● AIM OF THE EXERCISE:
Write out the records in full, exactly as given, but without the images.

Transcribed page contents
··········
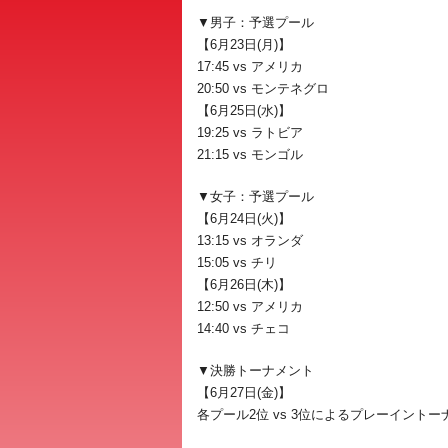
▼男子：予選プール
【6月23日(月)】
17:45 vs アメリカ
20:50 vs モンテネグロ
【6月25日(水)】
19:25 vs ラトビア
21:15 vs モンゴル
▼女子：予選プール
【6月24日(火)】
13:15 vs オランダ
15:05 vs チリ
【6月26日(木)】
12:50 vs アメリカ
14:40 vs チェコ
▼決勝トーナメント
【6月27日(金)】
各プール2位 vs 3位によるプレーイントー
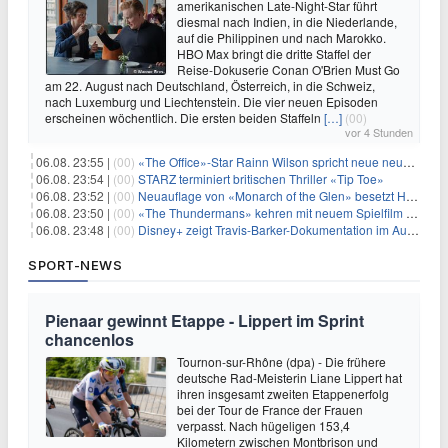
amerikanischen Late-Night-Star führt
diesmal nach Indien, in die Niederlande,
auf die Philippinen und nach Marokko.
HBO Max bringt die dritte Staffel der
Reise-Dokuserie Conan O'Brien Must Go
am 22. August nach Deutschland, Österreich, in die Schweiz,
nach Luxemburg und Liechtenstein. Die vier neuen Episoden
erscheinen wöchentlich. Die ersten beiden Staffeln
[…]
(00)
vor 4 Stunden
06.08. 23:55 |
(00)
«The Office»-Star Rainn Wilson spricht neue neuseeländische Serie «Settling»
06.08. 23:54 |
(00)
STARZ terminiert britischen Thriller «Tip Toe»
06.08. 23:52 |
(00)
Neuauflage von «Monarch of the Glen» besetzt Hauptrollen
06.08. 23:50 |
(00)
«The Thundermans» kehren mit neuem Spielfilm zurück
06.08. 23:48 |
(00)
Disney+ zeigt Travis-Barker-Dokumentation im August
SPORT-NEWS
Pienaar gewinnt Etappe - Lippert im Sprint
chancenlos
Tournon-sur-Rhône (dpa) - Die frühere
deutsche Rad-Meisterin Liane Lippert hat
ihren insgesamt zweiten Etappenerfolg
bei der Tour de France der Frauen
verpasst. Nach hügeligen 153,4
Kilometern zwischen Montbrison und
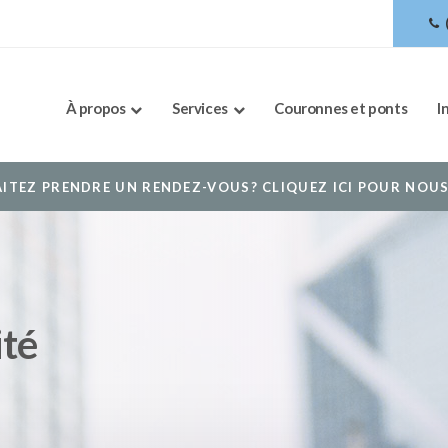
À propos
Services
Couronnes et ponts
I
ITEZ PRENDRE UN RENDEZ-VOUS? CLIQUEZ ICI POUR NOU
ité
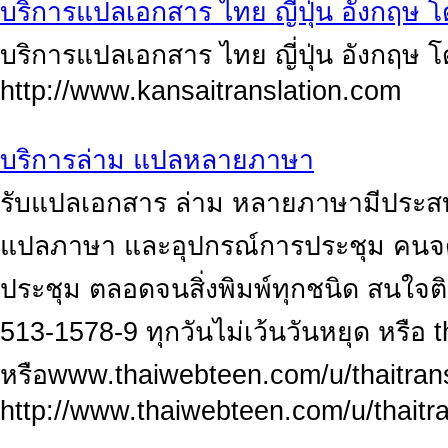
บริการแปลเอกสาร ไทย ญี่ปุ่น อังกฤษ โ
บริการแปลเอกสาร ไทย ญี่ปุ่น อังกฤษ โด
http://www.kansaitranslation.com
บริการล่าม แปลหลายภาษา
รับแปลเอกสาร ล่าม หลายภาษามีประสบ
แปลภาษา และอุปกรณ์การประชุม คนจ
ประชุม ตลอดจนสิ่งพิมพ์ทุกชนิด สนใจต
513-1578-9 ทุกวันไม่เว้นวันหยุด หรือ
หรือwww.thaiwebteen.com/u/thaitran
http://www.thaiwebteen.com/u/thait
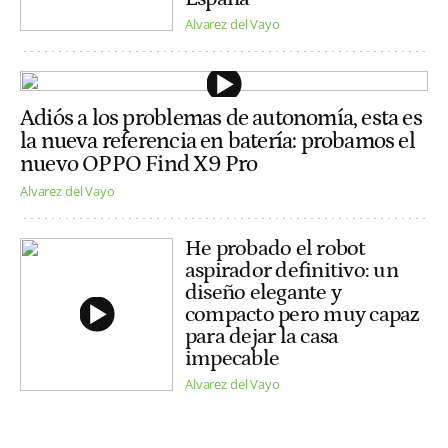
Alvarez del Vayo
Adiós a los problemas de autonomía, esta es
la nueva referencia en batería: probamos el
nuevo OPPO Find X9 Pro
Alvarez del Vayo
He probado el robot
aspirador definitivo: un
diseño elegante y
compacto pero muy capaz
para dejar la casa
impecable
Alvarez del Vayo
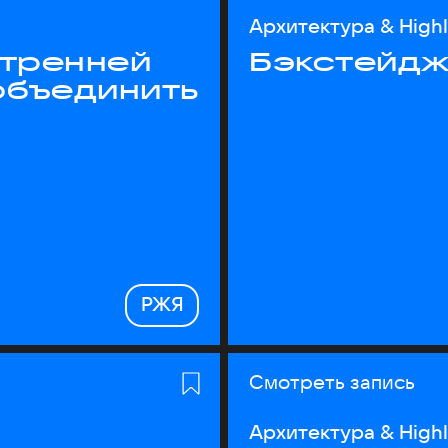
Архитектура & High
утренней
Бэкстейдж
объединить
РЖЯ
Смотреть запись
Архитектура & High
··········
● FINISHED TASK:
▼男子：予選プール
【6月23日(月)】
17:45 vs アメリカ
20:50 vs モンテネグロ
【6月25日(水)】
19:25 vs ラトビア
21:15 vs モンゴル
▼女子：予選プール
【6月24日(火)】
13:15 vs オランダ
15:05 vs チリ
【6月26日(木)】
12:50 vs アメリカ
14:40 vs チェコ
▼決勝トーナメント
【6月27日(金)】
各プール2位 vs 3位によるプレーイントー
amerikanischen Late-Night-Star führt
diesmal nach Indien, in die Niederlande,
auf die Philippinen und nach Marokko.
HBO Max bringt die dritte Staffel der
Reise-Dokuserie Conan O'Brien Must Go
am 22. August nach Deutschland, Österreich, in die Schweiz,
nach Luxemburg und Liechtenstein. Die vier neuen Episoden
erscheinen wöchentlich. Die ersten beiden Staffeln
[…]
(00)
vor 4 Stunden
06.08. 23:55 |
(00)
«The Office»-Star Rainn Wilson spricht neue neuseeländische Serie «Settling»
06.08. 23:54 |
(00)
STARZ terminiert britischen Thriller «Tip Toe»
06.08. 23:52 |
(00)
Neuauflage von «Monarch of the Glen» besetzt Hauptrollen
06.08. 23:50 |
(00)
«The Thundermans» kehren mit neuem Spielfilm zurück
06.08. 23:48 |
(00)
Disney+ zeigt Travis-Barker-Dokumentation im August
SPORT-NEWS
Pienaar gewinnt Etappe - Lippert im Sprint
chancenlos
Tournon-sur-Rhône (dpa) - Die frühere
deutsche Rad-Meisterin Liane Lippert hat
ihren insgesamt zweiten Etappenerfolg
bei der Tour de France der Frauen
verpasst. Nach hügeligen 153,4
Kilometern zwischen Montbrison und
À propos
Services
Couronnes et ponts
I
ITEZ PRENDRE UN RENDEZ-VOUS? CLIQUEZ ICI POUR NOU
ité
บริการแปลเอกสาร ไทย ญี่ปุ่น อังกฤษ โ
บริการแปลเอกสาร ไทย ญี่ปุ่น อังกฤษ โด
http://www.kansaitranslation.com
บริการล่าม แปลหลายภาษา
รับแปลเอกสาร ล่าม หลายภาษามีประสบ
แปลภาษา และอุปกรณ์การประชุม คนจ
ประชุม ตลอดจนสิ่งพิมพ์ทุกชนิด สนใจต
513-1578-9 ทุกวันไม่เว้นวันหยุด หรือ
หรือwww.thaiwebteen.com/u/thaitran
http://www.thaiwebteen.com/u/thait
Alvarez del Vayo
Adiós a los problemas de autonomía, esta es
la nueva referencia en batería: probamos el
nuevo OPPO Find X9 Pro
Alvarez del Vayo
He probado el robot
aspirador definitivo: un
diseño elegante y
compacto pero muy capaz
para dejar la casa
impecable
Alvarez del Vayo
Архитектура & High
утренней
Бэкстейдж
объединить
РЖЯ
Смотреть запись
Архитектура & High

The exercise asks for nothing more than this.